Doublethink, Doubletalk, Double the Trouble
The New York Times reports this morning that a report dated May 5, 2004 prepared by the U.S. military's Criminal Investigation Command describes a "widespread pattern of abuse involving more military units than previously known" and contains a summary of the status of investigations of approximately three dozen cases of reported abuse.
However, the Deserter claimed in his speech Monday evening that the abuses in U.S. prisons in Iraq were committed "by a few American troops who disregarded our country and disregarded our values."
This claim by the Deserter is very telling. He stood behind a podium Monday evening at the Army War College and described a policy that, at least in tone, differed substantially from the policy ruinously pursued by the Pentagon for the last year. The salient question raised by the speech was whether it represented an actual change in U.S. policy or was merely a campaign speech designed to stanch the hemorrhage of support for the war with soothing words, however irreconcilable with our actions in Iraq. The Deserter's characterization of the abuse scandal provides the answer.
Can we change course in Iraq without facing up to the detainee abuse scandal and numerous strategic blunders in our Iraq policy? Are we facing up to the scandal if the President continues to claim (or more frighteningly, believe), in the face of official military reports to the contrary, that the detainee abuse scandal was an aberration, the work of "a few American troops"? This kind of willful flight from reality can only compound our troubles in Iraq.
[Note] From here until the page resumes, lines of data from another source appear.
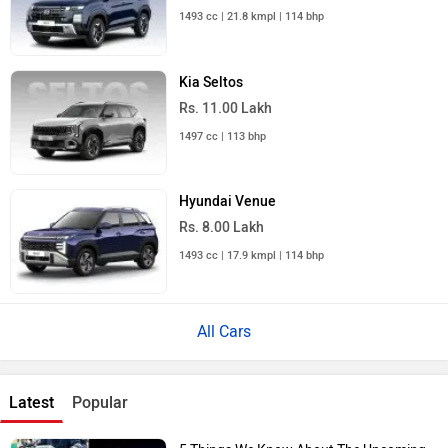
1493 cc | 21.8 kmpl | 114 bhp
Kia Seltos
Rs. 11.00 Lakh
1497 cc | 113 bhp
Hyundai Venue
Rs. 8.00 Lakh
1493 cc | 17.9 kmpl | 114 bhp
All Cars
Latest
Popular
5 Things We Know About The Upcoming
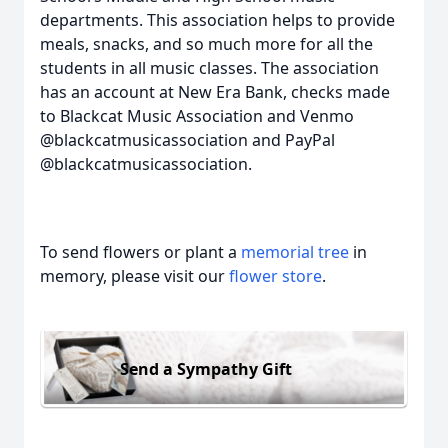
departments. This association helps to provide
meals, snacks, and so much more for all the
students in all music classes. The association
has an account at New Era Bank, checks made
to Blackcat Music Association and Venmo
@blackcatmusicassociation and PayPal
@blackcatmusicassociation.
To send flowers or plant a
memorial tree
in
memory, please visit our
flower store
.
Send a Sympathy Gift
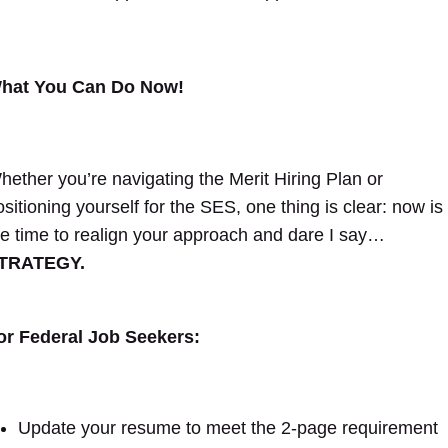
hat You Can Do Now!
hether you’re navigating the Merit Hiring Plan or
ositioning yourself for the SES, one thing is clear: now is
he time to realign your approach and dare I say…
TRATEGY.
or Federal Job Seekers:
Update your resume to meet the 2-page requirement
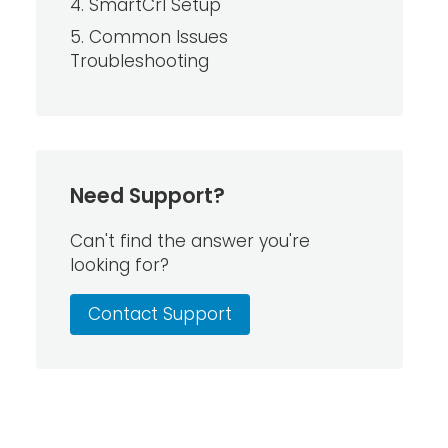
4. SmartCrl Setup
5. Common Issues
Troubleshooting
Need Support?
Can't find the answer you're
looking for?
Contact Support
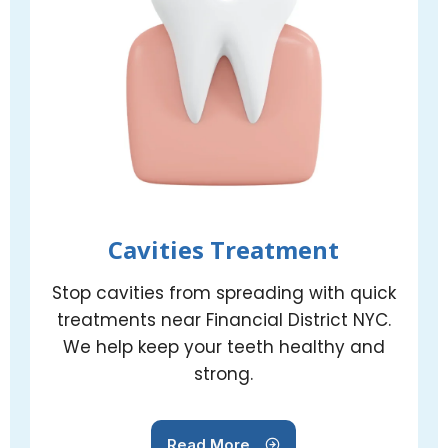
Cavities Treatment
Stop cavities from spreading with quick
treatments near Financial District NYC.
We help keep your teeth healthy and
strong.
Read More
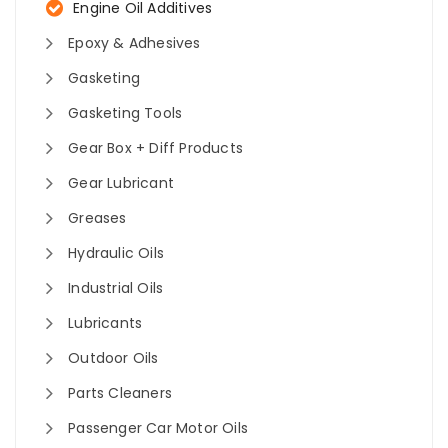
Engine Oil Additives
Epoxy & Adhesives
Gasketing
Gasketing Tools
Gear Box + Diff Products
Gear Lubricant
Greases
Hydraulic Oils
Industrial Oils
Lubricants
Outdoor Oils
Parts Cleaners
Passenger Car Motor Oils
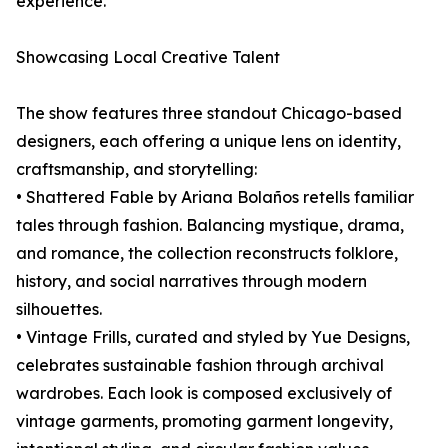
experience.
Showcasing Local Creative Talent
The show features three standout Chicago-based
designers, each offering a unique lens on identity,
craftsmanship, and storytelling:
• Shattered Fable by Ariana Bolaños retells familiar
tales through fashion. Balancing mystique, drama,
and romance, the collection reconstructs folklore,
history, and social narratives through modern
silhouettes.
• Vintage Frills, curated and styled by Yue Designs,
celebrates sustainable fashion through archival
wardrobes. Each look is composed exclusively of
vintage garments, promoting garment longevity,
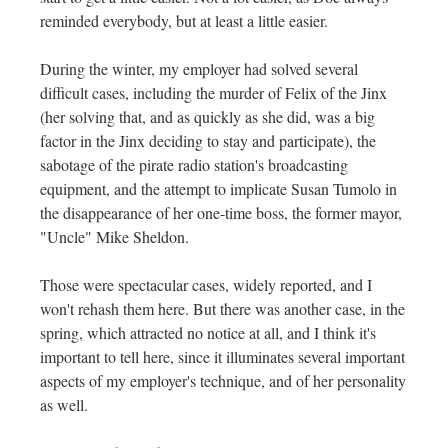
reminded everybody, but at least a little easier.
During the winter, my employer had solved several
difficult cases, including the murder of Felix of the Jinx
(her solving that, and as quickly as she did, was a big
factor in the Jinx deciding to stay and participate), the
sabotage of the pirate radio station's broadcasting
equipment, and the attempt to implicate Susan Tumolo in
the disappearance of her one-time boss, the former mayor,
"Uncle" Mike Sheldon.
Those were spectacular cases, widely reported, and I
won't rehash them here. But there was another case, in the
spring, which attracted no notice at all, and I think it's
important to tell here, since it illuminates several important
aspects of my employer's technique, and of her personality
as well.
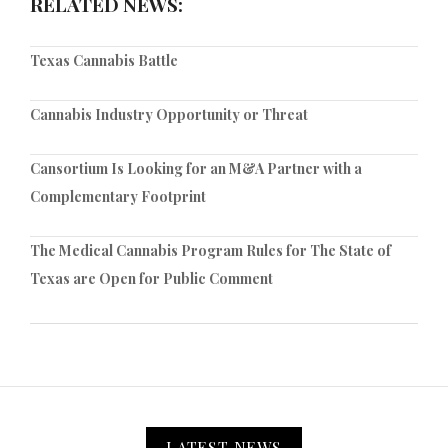
RELATED NEWS:
Texas Cannabis Battle
Cannabis Industry Opportunity or Threat
Cansortium Is Looking for an M&A Partner with a
Complementary Footprint
The Medical Cannabis Program Rules for The State of
Texas are Open for Public Comment
LATEST NEWS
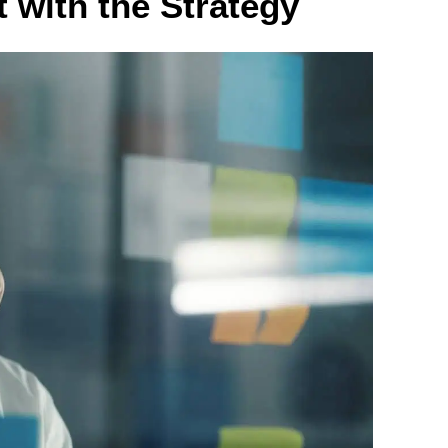
t with the Strategy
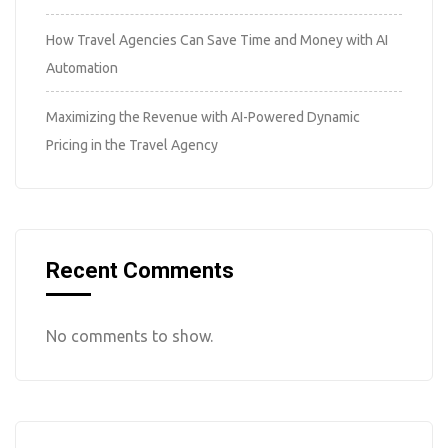
How Travel Agencies Can Save Time and Money with AI
Automation
Maximizing the Revenue with AI-Powered Dynamic
Pricing in the Travel Agency
Recent Comments
No comments to show.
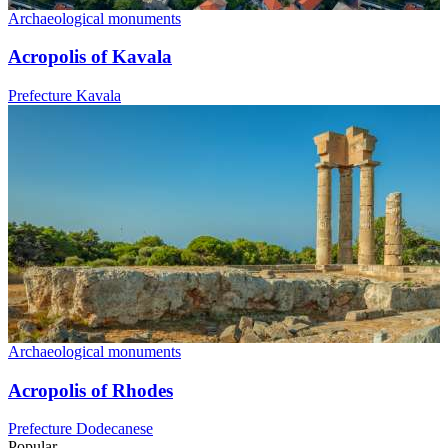
Archaeological monuments
Acropolis of Kavala
Prefecture Kavala
Archaeological monuments
Acropolis of Rhodes
Prefecture Dodecanese
Popular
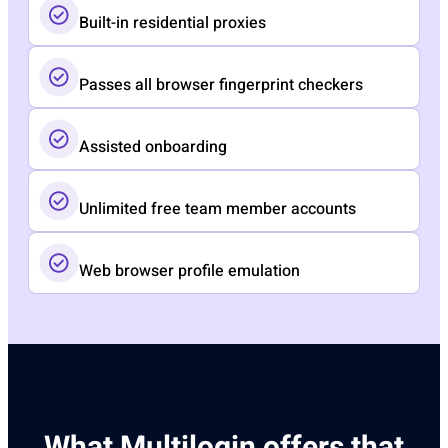
Built-in residential proxies
Passes all browser fingerprint checkers
Assisted onboarding​
Unlimited free team member accounts​
Web browser profile emulation
What Multilogin offers that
I have hoped (perhaps against hope) that Rove might have finally said "enough is enough" and decided to leash the neocon dogs at the Pentagon, in belated acknowledgment of the disastrous political consequences of their Iraq misadventure. But it seems more apparent with each passing day that the neocons cannot fuck-up enough to cause Rove or the Deserter to break free. There is no amount of stupidity, corruption, deceit or negligence that will rouse Rove or the Deserter from their thrall. The neocons remain firmly in control. The Chalabi flap? I'll believe we've regurgitated Chalabi when his INC mafia has been uprooted from the Iraqi bureaucracy. I'll believe reports of a Chalabi/neocon schism when Chalabi is actually prosecuted for the espionage the U.S. has alleged. Until then, I have to assume that this is all just another incredibly byzantine plot by the neocons to bolster Chalabi's "street cred" in Iraq and blunt rising criticism in the U.S. of a policy that relied so heavily on a con-man, embezzler and Iranian spy.